Copy every line of the data in which the word "label" occurs.

======== Provided information

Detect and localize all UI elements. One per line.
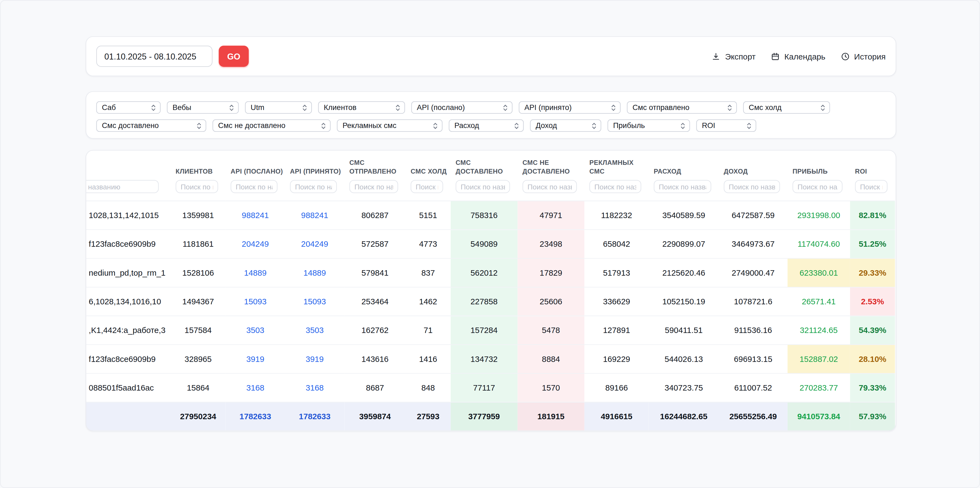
sms_sent-cell: 143616 — [345, 345, 406, 374]
filter-select[interactable]: Смс не доставлено — [212, 119, 331, 132]
filter-select[interactable]: Смс доставлено — [96, 119, 206, 132]
api_sent-cell[interactable]: 1782633 — [226, 402, 285, 431]
sms_not_delivered-cell: 23498 — [517, 230, 584, 259]
column-label: СМС доставлено — [456, 159, 517, 176]
column-label: API (послано) — [231, 159, 285, 176]
api_sent-cell[interactable]: 15093 — [226, 288, 285, 316]
updown-chevron-icon — [503, 103, 508, 111]
roi-cell: 82.81% — [850, 201, 895, 230]
api_sent-cell[interactable]: 3503 — [226, 316, 285, 345]
totals-row: 2795023417826331782633395987427593377795… — [86, 402, 895, 431]
api_sent-cell[interactable]: 3919 — [226, 345, 285, 374]
sms_not_delivered-cell: 8884 — [517, 345, 584, 374]
column-label: СМС не доставлено — [522, 159, 584, 176]
filter-select[interactable]: Саб — [96, 101, 161, 114]
filter-select[interactable]: API (послано) — [411, 101, 513, 114]
clients-cell: 1359981 — [170, 201, 226, 230]
clients-cell: 1181861 — [170, 230, 226, 259]
roi-cell: 79.33% — [850, 374, 895, 402]
column-header-api_sent: API (послано) — [226, 151, 285, 201]
calendar-button[interactable]: Календарь — [771, 52, 826, 61]
column-label — [86, 159, 170, 176]
profit-cell: 270283.77 — [788, 374, 850, 402]
income-cell: 25655256.49 — [719, 402, 788, 431]
filter-select[interactable]: Прибыль — [608, 119, 690, 132]
search-input-sms_not_delivered[interactable] — [522, 180, 577, 193]
calendar-label: Календарь — [784, 52, 825, 61]
api_received-cell[interactable]: 988241 — [285, 201, 345, 230]
search-input-roi[interactable] — [855, 180, 888, 193]
updown-chevron-icon — [680, 121, 686, 130]
download-icon — [711, 52, 721, 61]
search-input-sms_delivered[interactable] — [456, 180, 510, 193]
table-header-row: КлиентовAPI (послано)API (принято)СМС от… — [86, 151, 895, 201]
expense-cell: 340723.75 — [649, 374, 719, 402]
updown-chevron-icon — [229, 103, 234, 111]
clients-cell: 328965 — [170, 345, 226, 374]
stats-table: КлиентовAPI (послано)API (принято)СМС от… — [86, 151, 895, 431]
updown-chevron-icon — [196, 121, 202, 130]
profit-cell: 9410573.84 — [788, 402, 850, 431]
date-range-input[interactable] — [96, 46, 213, 67]
clients-cell: 157584 — [170, 316, 226, 345]
api_received-cell[interactable]: 3168 — [285, 374, 345, 402]
search-input-sms_sent[interactable] — [349, 180, 398, 193]
filters-panel: СабВебыUtmКлиентовAPI (послано)API (прин… — [86, 91, 896, 139]
sms_delivered-cell: 3777959 — [451, 402, 517, 431]
filter-select-label: ROI — [702, 121, 715, 130]
filter-select[interactable]: Доход — [530, 119, 601, 132]
api_received-cell[interactable]: 15093 — [285, 288, 345, 316]
updown-chevron-icon — [611, 103, 616, 111]
export-button[interactable]: Экспорт — [711, 52, 756, 61]
api_received-cell[interactable]: 14889 — [285, 259, 345, 287]
income-cell: 696913.15 — [719, 345, 788, 374]
search-input-name[interactable] — [86, 180, 159, 193]
filter-select[interactable]: Смс отправлено — [627, 101, 737, 114]
sms_sent-cell: 8687 — [345, 374, 406, 402]
column-header-sms_sent: СМС отправлено — [345, 151, 406, 201]
name-cell: f123fac8ce6909b9 — [86, 230, 170, 259]
api_received-cell[interactable]: 3919 — [285, 345, 345, 374]
api_sent-cell[interactable]: 988241 — [226, 201, 285, 230]
search-input-sms_hold[interactable] — [410, 180, 443, 193]
search-input-clients[interactable] — [175, 180, 218, 193]
column-label: ROI — [855, 159, 895, 176]
filter-select[interactable]: Utm — [245, 101, 312, 114]
api_sent-cell[interactable]: 204249 — [226, 230, 285, 259]
api_received-cell[interactable]: 3503 — [285, 316, 345, 345]
clients-cell: 15864 — [170, 374, 226, 402]
filter-select[interactable]: Вебы — [167, 101, 239, 114]
filter-select[interactable]: Расход — [449, 119, 524, 132]
column-label: Расход — [654, 159, 719, 176]
sms_not_delivered-cell: 17829 — [517, 259, 584, 287]
history-button[interactable]: История — [840, 52, 886, 61]
column-header-api_received: API (принято) — [285, 151, 345, 201]
api_received-cell[interactable]: 204249 — [285, 230, 345, 259]
table-row: ,K1,4424:а_работе,3157584350335031627627… — [86, 316, 895, 345]
go-button[interactable]: GO — [219, 46, 249, 67]
income-cell: 611007.52 — [719, 374, 788, 402]
api_sent-cell[interactable]: 3168 — [226, 374, 285, 402]
sms_sent-cell: 572587 — [345, 230, 406, 259]
filter-select-label: Прибыль — [613, 121, 645, 130]
search-input-income[interactable] — [724, 180, 780, 193]
search-input-api_received[interactable] — [290, 180, 337, 193]
filter-select-label: Смс не доставлено — [218, 121, 286, 130]
search-input-expense[interactable] — [654, 180, 711, 193]
filter-select[interactable]: API (принято) — [519, 101, 620, 114]
updown-chevron-icon — [727, 103, 733, 111]
filter-select[interactable]: Рекламных смс — [337, 119, 442, 132]
filter-select[interactable]: Клиентов — [318, 101, 405, 114]
search-input-ad_sms[interactable] — [589, 180, 641, 193]
api_received-cell[interactable]: 1782633 — [285, 402, 345, 431]
api_sent-cell[interactable]: 14889 — [226, 259, 285, 287]
sms_sent-cell: 162762 — [345, 316, 406, 345]
filter-select[interactable]: Смс холд — [743, 101, 830, 114]
search-input-profit[interactable] — [792, 180, 842, 193]
updown-chevron-icon — [746, 121, 752, 130]
ad_sms-cell: 89166 — [584, 374, 649, 402]
search-input-api_sent[interactable] — [231, 180, 278, 193]
filter-select[interactable]: ROI — [696, 119, 756, 132]
column-label: Доход — [724, 159, 788, 176]
name-cell: 1028,131,142,1015 — [86, 201, 170, 230]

================

Response to the task:
column-label: СМС доставлено — [456, 159, 517, 176]
column-label: API (послано) — [231, 159, 285, 176]
column-label: СМС не доставлено — [522, 159, 584, 176]
column-label — [86, 159, 170, 176]
calendar-label: Календарь — [784, 52, 825, 61]
filter-select-label: ROI — [702, 121, 715, 130]
column-label: ROI — [855, 159, 895, 176]
column-label: Расход — [654, 159, 719, 176]
filter-select-label: Прибыль — [613, 121, 645, 130]
filter-select-label: Смс не доставлено — [218, 121, 286, 130]
column-label: Доход — [724, 159, 788, 176]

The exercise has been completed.